US B-schools losing lustre for Indians

Discussion in 'Economics' started by Yuvrajjj, Nov 16, 2010.

  1. B schools are now over-rated. The market is saturated. Plenty of unemployed MBA's with Experience.

    Mumbia isn't that big of a place to absorb all of the "Indian" MBAs. So, they would have to look at England, Dubai and the US.

    Being in the Private Equity, I see a huge shift away from newer MBA types. Many smaller, private firms are looking for "Movers and Shakers". Guys that can negoitate and sale. Not someone who has spent 2 years in school on "Theory".

    The entire Private Equity Industry is in a huge overhaul mode and it is far more competitive to get a job in 2010/11 than in 2000.
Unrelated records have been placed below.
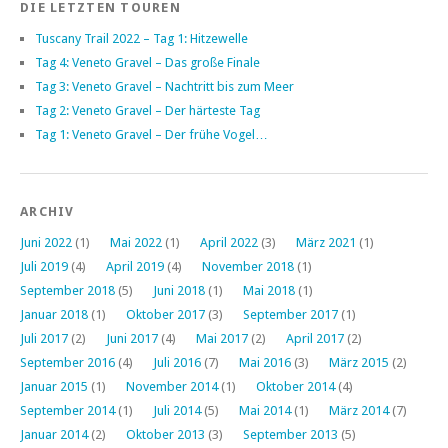
DIE LETZTEN TOUREN
Tuscany Trail 2022 – Tag 1: Hitzewelle
Tag 4: Veneto Gravel – Das große Finale
Tag 3: Veneto Gravel – Nachtritt bis zum Meer
Tag 2: Veneto Gravel – Der härteste Tag
Tag 1: Veneto Gravel – Der frühe Vogel…
ARCHIV
Juni 2022
(1)
Mai 2022
(1)
April 2022
(3)
März 2021
(1)
Juli 2019
(4)
April 2019
(4)
November 2018
(1)
September 2018
(5)
Juni 2018
(1)
Mai 2018
(1)
Januar 2018
(1)
Oktober 2017
(3)
September 2017
(1)
Juli 2017
(2)
Juni 2017
(4)
Mai 2017
(2)
April 2017
(2)
September 2016
(4)
Juli 2016
(7)
Mai 2016
(3)
März 2015
(2)
Januar 2015
(1)
November 2014
(1)
Oktober 2014
(4)
September 2014
(1)
Juli 2014
(5)
Mai 2014
(1)
März 2014
(7)
Januar 2014
(2)
Oktober 2013
(3)
September 2013
(5)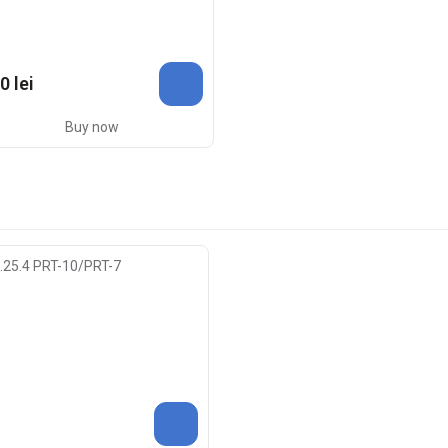
0 lei
Buy now
h.25.4 PRT-10/PRT-7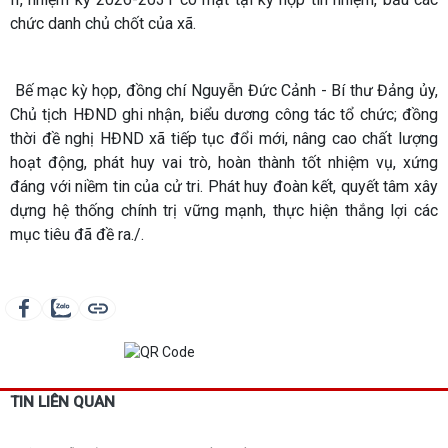
chức danh chủ chốt của xã.
Bế mạc kỳ họp, đồng chí Nguyễn Đức Cảnh - Bí thư Đảng ủy,
Chủ tịch HĐND ghi nhận, biểu dương công tác tổ chức; đồng
thời đề nghị HĐND xã tiếp tục đổi mới, nâng cao chất lượng
hoạt động, phát huy vai trò, hoàn thành tốt nhiệm vụ, xứng
đáng với niềm tin của cử tri. Phát huy đoàn kết, quyết tâm xây
dựng hệ thống chính trị vững mạnh, thực hiện thắng lợi các
mục tiêu đã đề ra./.
TIN LIÊN QUAN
    Like most industries....Private Equity has cut the fat and is becoming a lean and mean machine.

    Banks are spinning off their Private Equity/Trading groups per the new Regs.
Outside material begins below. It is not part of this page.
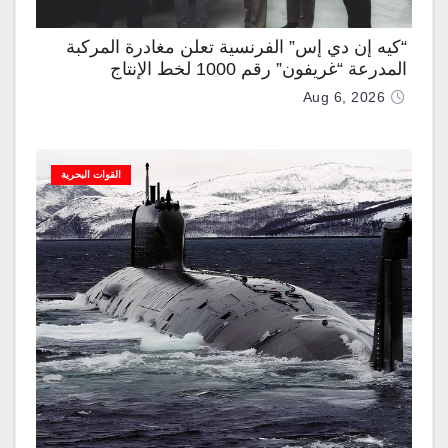
“كيه إن دي إس” الفرنسية تعلن مغادرة المركبة
المدرعة “غريفون” رقم 1000 لخط الإنتاج
Aug 6, 2026
القوات البحرية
    Unless your a Managment MBA and wana run a "Distribution Center" for Wallmart or Granger..... The "Sexness" of an MBA is gone IMHO and so are the abundent job Openings. Unless you move to Asia.
  2. jokepie


  3. paid in Ruppia or Euro or USD?


    hey, see the episode on Trump's Apprentice?

    "want me to read an email?". "Annan?, want me to read an email"?

    "go ahead, Mr. Trump"
  4. mahadiga


    You don't need MBA if you're rich and connected.

  5. profound statement, do you have one already?, to know the worth and value?

    one can only gain entry into doors that are unlocked when opened with certain degrees,

    then upon entry and being able to have sufficient performance to justify why thee instead of someone-else has that position, can one begin to understand the worth and value of the degree,

    both the process, the development, the learning curve, the maturation factors and the overall growth

    in a word,

    why are most of the failures on Trump's Apprentice, B-school grads?

    or more accurately, why do most of those who last for the majority of the episodes end up having had an advanced degree?

    and the logical opposite question, why do most of those fired early on in the selection process not come with advanced degrees and experience having used them?